Kobiety mogą pełnić rolę liderek we wspólnotach i prowadzić modlitwy. Papież dał jednak do zrozumienia, że nie ma mowy o diakonacie, albo kapłaństwie. Mówił o tym prof. Aleksander Bańka, który brał udział w watykańskich obradach Synodu o synodalności.
Filozof z Uniwersytetu Śląskiego przypomniał, że „pewne środowiska na Zachodzie” mówiły o powierzaniu kobietom roli diakonów i księży. Jednak „nie są to głosy, które znajdowałyby poparcie w Kościele jako całości” – tłumaczył prof. Bańka. Jak dodał Aleksander Bańka, papież wyjaśnił, że święcenia kobiet „to nie ten kierunek”.

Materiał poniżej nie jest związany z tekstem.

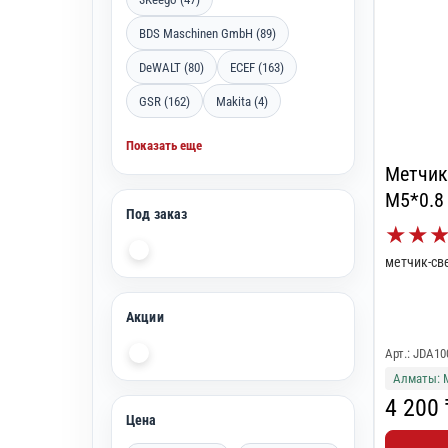
BDS Maschinen GmbH (89)
DeWALT (80)
ECEF (163)
GSR (162)
Makita (4)
Показать еще
Метчик 
M5*0.8
Под заказ
★
★
метчик-св
Акции
Арт.: JDA10
Алматы: 
4 200 
Цена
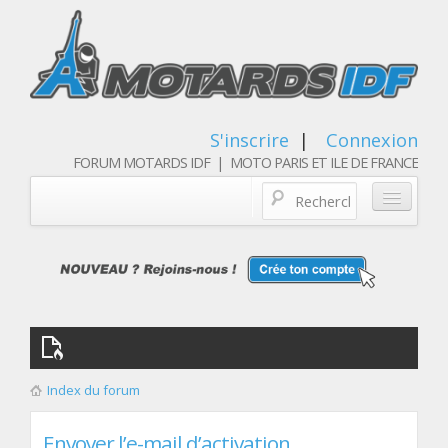
S'inscrire
|
Connexion
FORUM MOTARDS IDF | MOTO PARIS ET ILE DE FRANCE
Blog/actualités
Forum
Balades & sorties moto
Qui sommes nous
Index du forum
Les membres
Envoyer l’e-mail d’activation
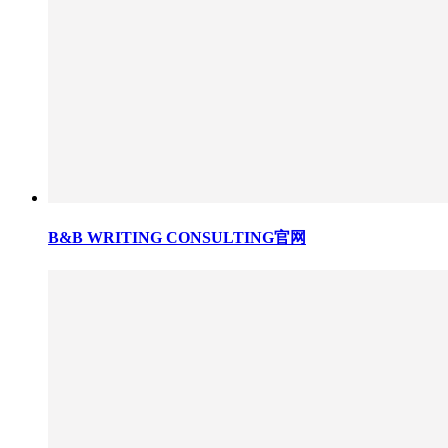
B&B WRITING CONSULTING官网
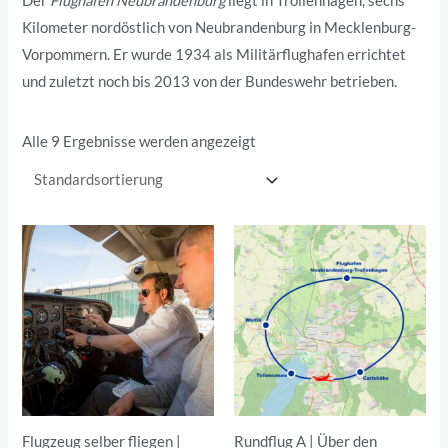
Der
Flughafen Neubrandenburg
liegt in Trollenhagen, sechs
Kilometer nordöstlich von Neubrandenburg in Mecklenburg-
Vorpommern. Er wurde 1934 als Militärflughafen errichtet
und zuletzt noch bis 2013 von der Bundeswehr betrieben.
Alle 9 Ergebnisse werden angezeigt
Preisspanne:
Preisspanne:
259,00€
86,00€
bis
bis
469,00€
159,00€
Flugzeug selber fliegen |
Rundflug A | Über den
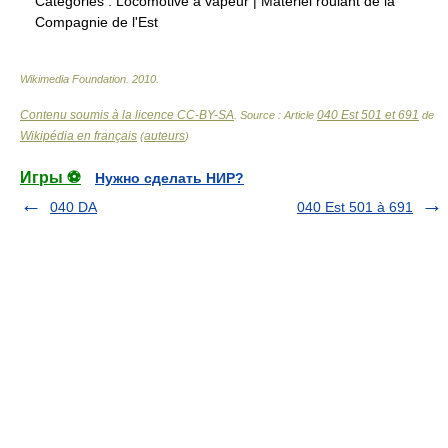
Catégories :
Locomotive à vapeur
|
Matériel roulant de la
Compagnie de l'Est
Wikimedia Foundation
.
2010
.
Contenu soumis à la licence CC-BY-SA
040 Est 501 et 691
. Source : Article
de
Wikipédia en français
auteurs
(
)
Игры ⚽
Нужно сделать НИР?
040 DA
040 Est 501 à 691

Jednocześnie podczas obrad Synodu wiele mówiono o roli kobiet w Kościele. W obradach brało udział wiele przedstawicielek płci pięknej” ponad 50 świeckich oraz siostry zakonne.

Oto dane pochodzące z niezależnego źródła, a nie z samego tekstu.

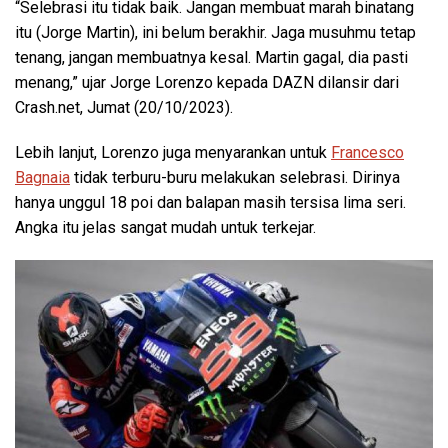
“Selebrasi itu tidak baik. Jangan membuat marah binatang
itu (Jorge Martin), ini belum berakhir. Jaga musuhmu tetap
tenang, jangan membuatnya kesal. Martin gagal, dia pasti
menang,” ujar Jorge Lorenzo kepada DAZN dilansir dari
Crash.net, Jumat (20/10/2023).
Lebih lanjut, Lorenzo juga menyarankan untuk
Francesco
Bagnaia
tidak terburu-buru melakukan selebrasi. Dirinya
hanya unggul 18 poi dan balapan masih tersisa lima seri.
Angka itu jelas sangat mudah untuk terkejar.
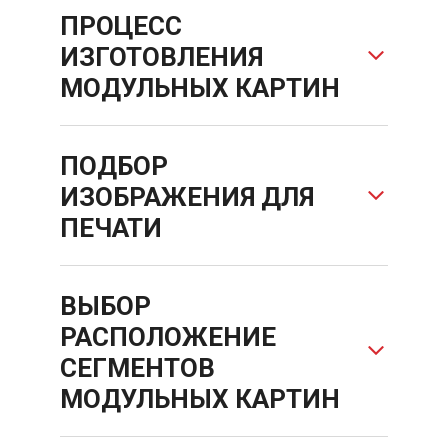
ПРОЦЕСС
ИЗГОТОВЛЕНИЯ
МОДУЛЬНЫХ КАРТИН
ПОДБОР
ИЗОБРАЖЕНИЯ ДЛЯ
ПЕЧАТИ
ВЫБОР
РАСПОЛОЖЕНИЕ
СЕГМЕНТОВ
МОДУЛЬНЫХ КАРТИН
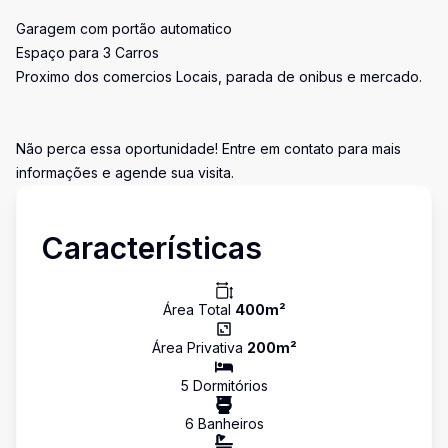
Garagem com portão automatico
Espaço para 3 Carros
Proximo dos comercios Locais, parada de onibus e mercado.
Não perca essa oportunidade! Entre em contato para mais
informações e agende sua visita.
Características
Área Total
400
m²
Área Privativa
200
m²
5
Dormitório
s
6
Banheiro
s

Z obrad Synodu i jego dokumentu końcowego (nie został jeszcze przetłumaczony na język polski) wynika, że świeccy powinni brać większą odpowiedzialność za funkcjonowanie Kościoła. Zdaniem Aleksandra Bańki brak ich odpowiedzialności sprawia, że np. wspólnoty niekiedy rozpadają się po przeniesieniu księdza, który je wcześniej prowadził.

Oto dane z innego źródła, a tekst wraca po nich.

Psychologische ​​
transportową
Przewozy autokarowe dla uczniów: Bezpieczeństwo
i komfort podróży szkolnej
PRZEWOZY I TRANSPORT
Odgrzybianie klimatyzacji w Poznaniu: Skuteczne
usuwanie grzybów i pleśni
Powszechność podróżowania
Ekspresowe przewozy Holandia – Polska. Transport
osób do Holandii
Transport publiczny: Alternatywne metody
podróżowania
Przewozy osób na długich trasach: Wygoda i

Bp Jacek Grzybowski, który także brał udział w pracach synodalnych stwierdził, że w diecezji warszawsko-praskiej, gdzie posługuje, stworzono statut duszpasterskich oraz ekonomicznych rad parafialnych i każda z parafii powinna mieć taką radę.
Kolejny z uczestników watykańskich obrad, metropolita warmiński abp Józef Górzyński także odniósł się do roli świeckich. Jak powiedział, posługi lektora i akolity są w praktyce „przypisane niemal wyłącznie do liturgii, a to zadania wychodzące szerzej, to kreuje wspólnotę”.
Biskup z Warmii dodał, że wierni angażujący się w życie Kościoła potrzebują głębszej formacji duchowej.